For Immediate Release, May 21, 2019
Perrin de Jong, (828) 774-5638, email@example.com
North Carolina Fish, Salamander Proposed for Endangered Species Act Protection
995 River Miles of Critical Habitat Recommended for Waterdog, Madtom
ASHEVILLE, N.C.— Following a petition and lawsuits from the Center for Biological Diversity, the U.S. Fish and Wildlife Service today proposed the Carolina madtom catfish and Neuse River waterdog salamander for protection under the Endangered Species Act.
“These two imperiled North Carolina species aren’t found anywhere else on Earth, so they need protecting now before it’s too late,” said Perrin de Jong, a North Carolina-based staff attorney at the Center. “Endangered Species Act safeguards will help prevent their extinction and benefit the people of North Carolina by restoring clean water to our rivers and streams.”
The Carolina madtom, a small but feisty catfish from the Tar River basin, is proposed for protection as endangered. It has already been lost from more than 75 percent of its range.

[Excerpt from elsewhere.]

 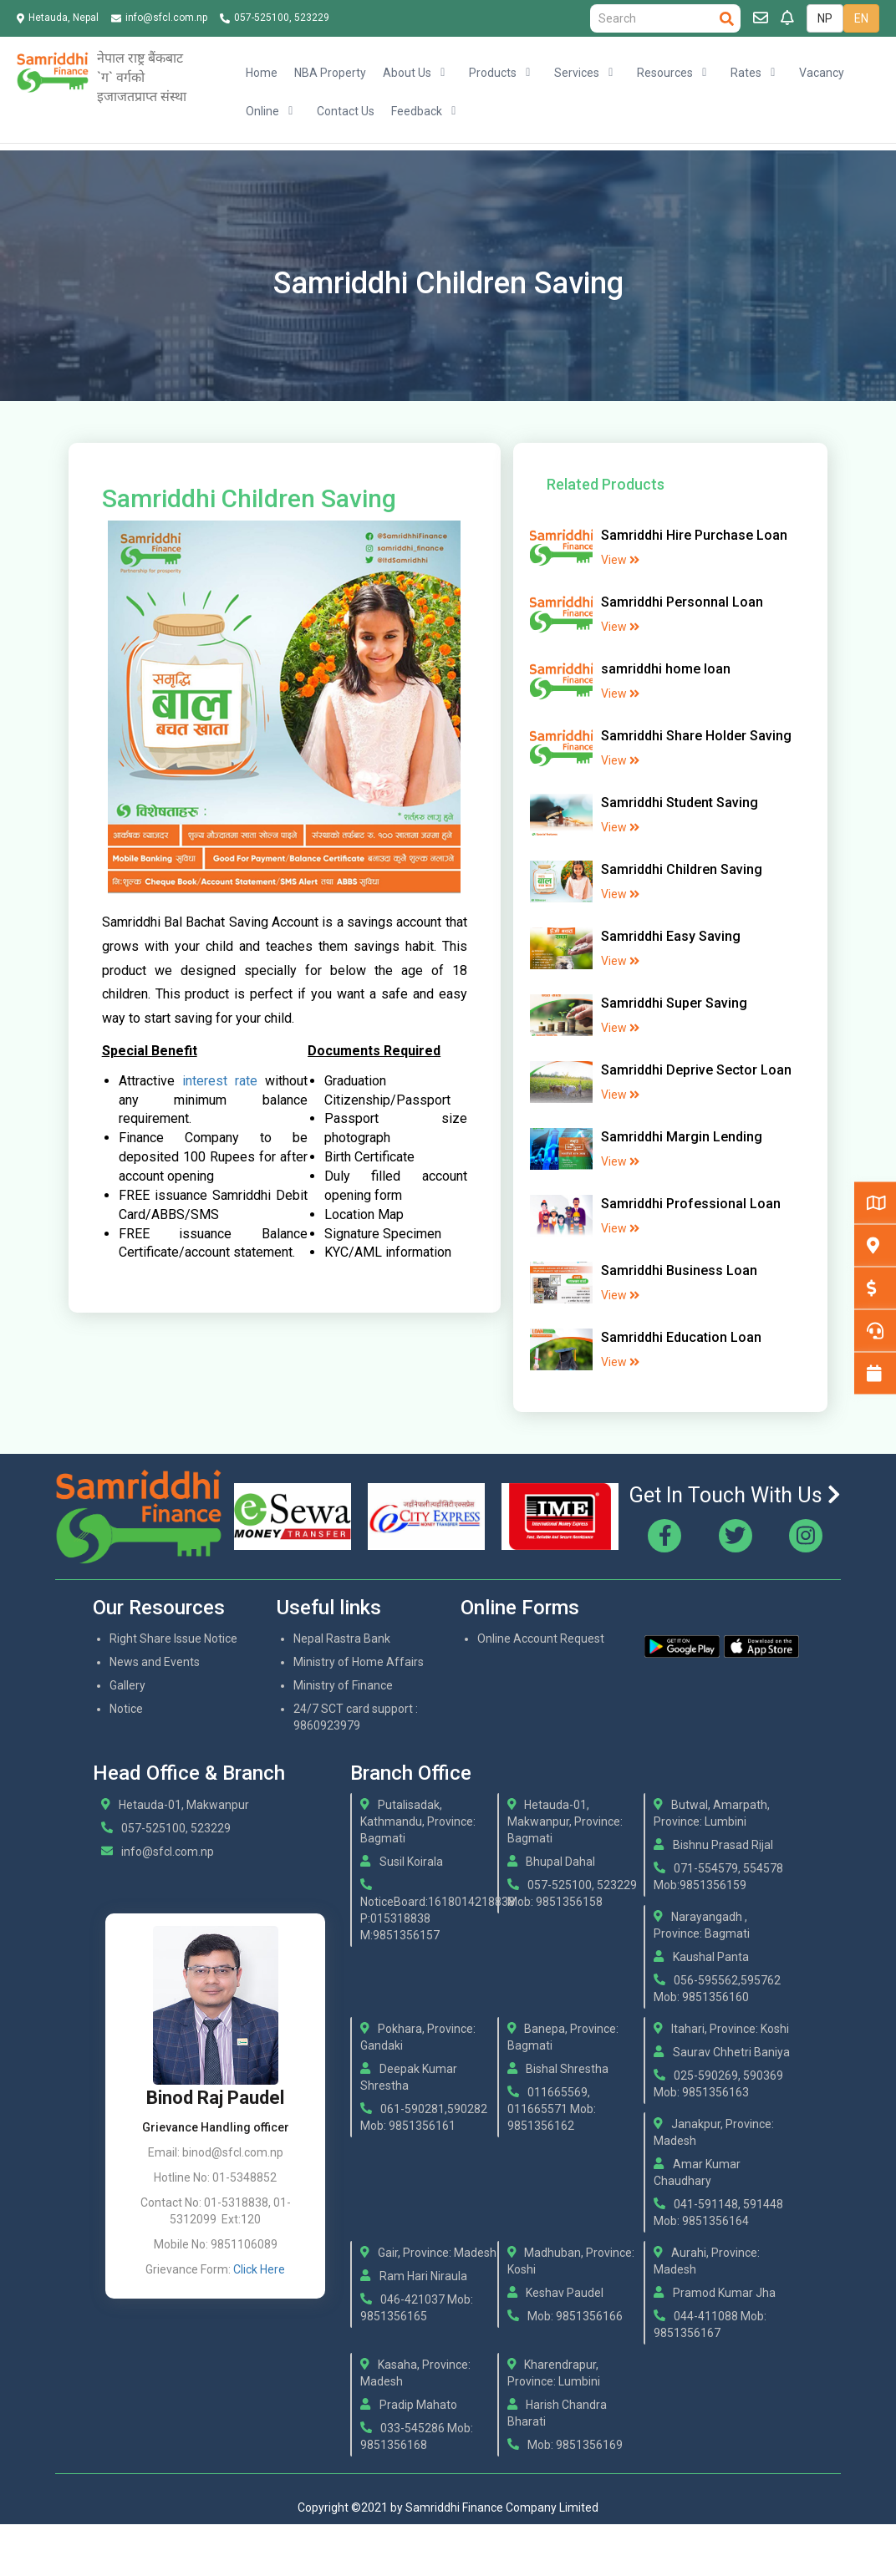 What do you see at coordinates (671, 936) in the screenshot?
I see `Samriddhi Easy Saving` at bounding box center [671, 936].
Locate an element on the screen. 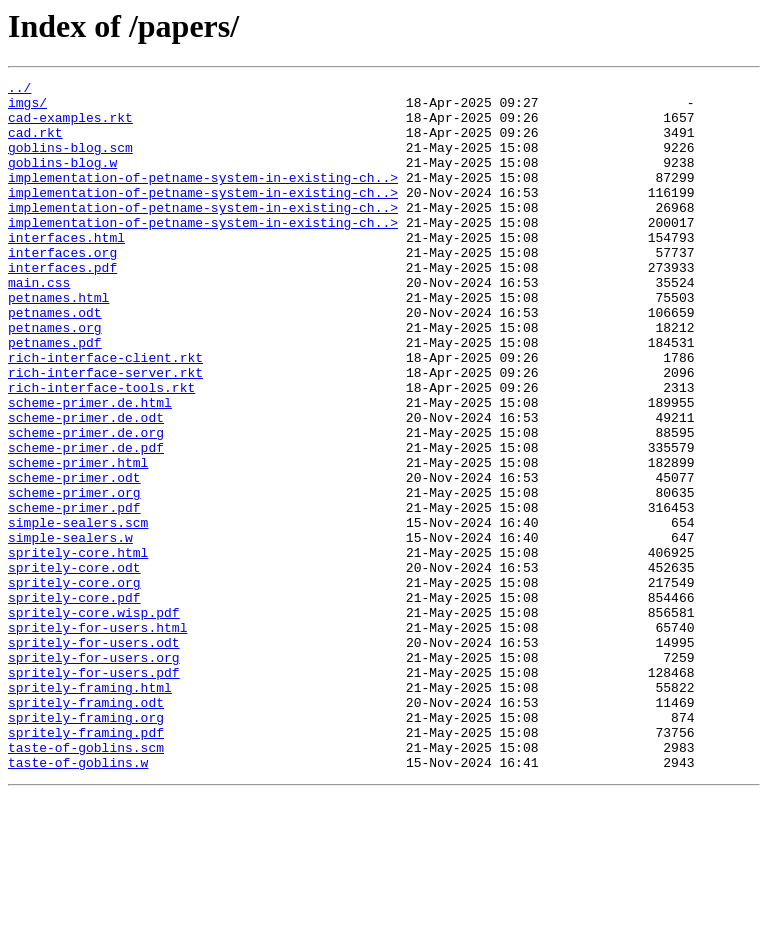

The Neuse River waterdog is a permanently aquatic salamander found only in the Neuse and Tar-Pamlico river basins. It has been wiped out from 35 percent of its range. Today’s proposal for listing as threatened includes a “4(d) rule” that allows ongoing logging in its habitat if certain management practices are followed.
The Center petitioned for protection of both species under the Act in 2010 and sued the agency in 2018 for failing to make a timely decision on their protection.
Both species are threatened by water pollution and by sediment that fills in spaces between and under rocks, which they need for nest sites and to hunt bottom-dwelling insects like mayflies. Water pollution from development, logging and factory farms has contributed to range losses for both species.
Approximately 738 river miles are proposed for critical habitat designation for the Neuse River waterdog. About 257 river miles are being proposed as critical habitat for the Carolina madtom.
The Carolina madtom is a stocky fish with three dark, saddle-shaped patches along its back and a black stripe along its side. Its scientific name, Noturus furiosus, translates to the “furious madtom” for the powerful sting its pectoral spines deliver to would-be predators. Madtoms are among the most ferociously armed catfish in North America.
The Neuse River waterdog is spotted with red, flame-like gills and can grow up to 9 inches long. It has a voracious appetite, and both parents actively guard their nests.
The Center for Biological Diversity is a national, nonprofit conservation organization with more than 1.4 million members and online activists dedicated to the protection of endangered species and wild places.